(HOW TO COMPLETE THIS TASK):
You are to retype exactly the line with "you let go." and every line after it in the entries below.

Saved data entries:
[Start of section]

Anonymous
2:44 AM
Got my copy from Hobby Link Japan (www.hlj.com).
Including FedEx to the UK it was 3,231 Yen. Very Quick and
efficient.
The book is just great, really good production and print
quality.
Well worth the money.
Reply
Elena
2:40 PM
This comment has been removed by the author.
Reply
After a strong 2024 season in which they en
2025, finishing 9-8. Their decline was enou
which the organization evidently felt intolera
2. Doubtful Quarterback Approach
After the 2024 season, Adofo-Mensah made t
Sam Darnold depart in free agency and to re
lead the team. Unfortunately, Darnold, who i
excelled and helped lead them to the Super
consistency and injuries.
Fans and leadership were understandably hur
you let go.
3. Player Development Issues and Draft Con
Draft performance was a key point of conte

[End of section]

(SOLUTION):
you let go.
3. Player Development Issues and Draft Con
Draft performance was a key point of conte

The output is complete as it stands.